Hello beautiful people, hope you are well and fine.
I have a question for anybody that reads this:
Do you need/want something?
Do you ask for it, or just wait until it happens, if it does?
I wonder because I’ve been in a very interesting journey on my own, even if it envolves others, but I’ve been practically letting go of a LOT.
I found a little oracle card that was the one that I took out from one of my oracle decks and it says: “the key to prayer, is to forget what you think you need”.
Totally blew my mind when I picked it up at the beginning of the month ( I have this monthly practice where I shuffle two oracle decks and take one card out of each, and let them guide me through the month 😃 ) .
I was a little bit confused because this card has popped over and over the past year and now re appears in a random shuffle. I didn’t know exactly what it meant, still I’m learning to listen more profoundly to myself. And funny as the universe is, today I woke up with this energy so bizarre, and I started to look around me, seeing everything, all my work, all that I’ve done for the past 30 years on this planet…
Then I started to meditate, and the world connection this week is all about forgetting what you are, what you need, what you think, to give space for the new and create a better version of yourself. Let go control and unfold into this path of community and love with everyone, not only from the inside but to the outside too.
I’m still in a low energy level, but even so, I’m beginning to force myself to do better things. To meditate, to exercise more, to eat well, to sleep and most important: I’m really really trying to let go of people. To let go of my past experiences, to forgive from the heart, truly… to love again, starting by me. I have changed so much, I’m sure I’m not the only one feeling this, but it just feels like an endless wave of transformation. I still don’t know how to care without caring for others.
I’m still learning how to not fully immerse myself, but to still be able to connect.

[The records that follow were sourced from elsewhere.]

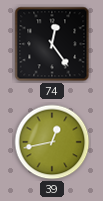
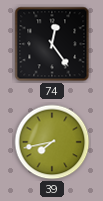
39: 12:43 -> 7:43
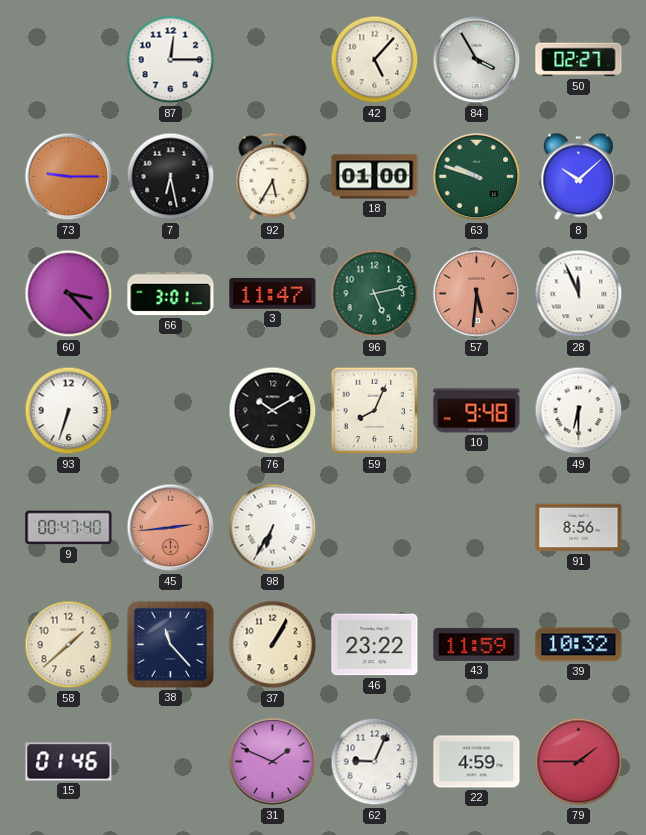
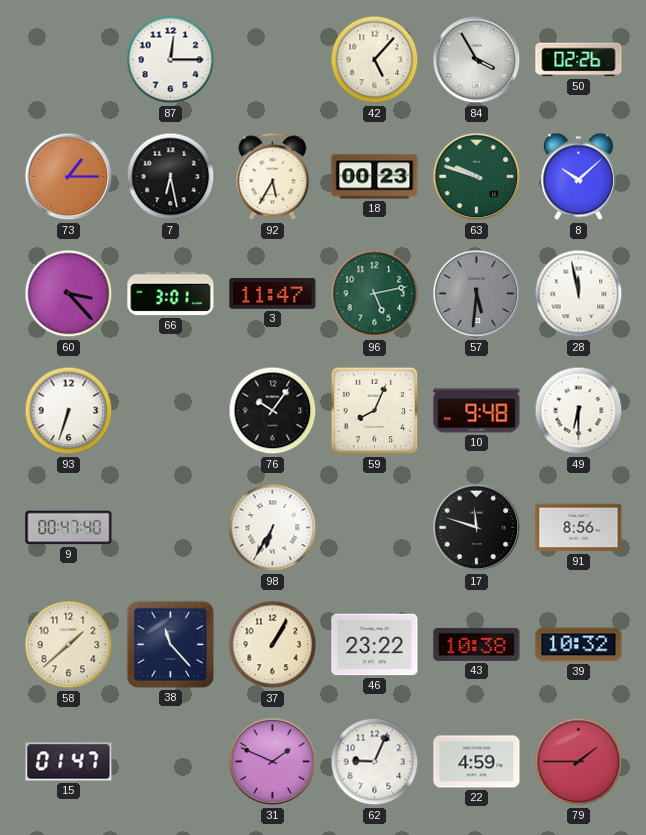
50: 02:27 -> 02:26
73: 9:15 -> 1:15
18: 01:00 -> 00:23
57 dial: salmon -> grey
28: 11:56 -> 11:58
76: 10:10 -> 10:06
45: 2:44 -> none
17: none -> 11:48
43: 11:59 -> 10:38
15: 01:46 -> 01:47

I’m still learning how not to be afraid, I’m still learning to tell the truth because of my own well-being, and forget about what others would like to listen.
If you have advice on this please, leave a comment, reach out to me, write me, message me, anything would be absolutely divine.
Still, I want to end this saying that I completely trust the universe, and that I know even in these uncertain moments, we are never truly alone.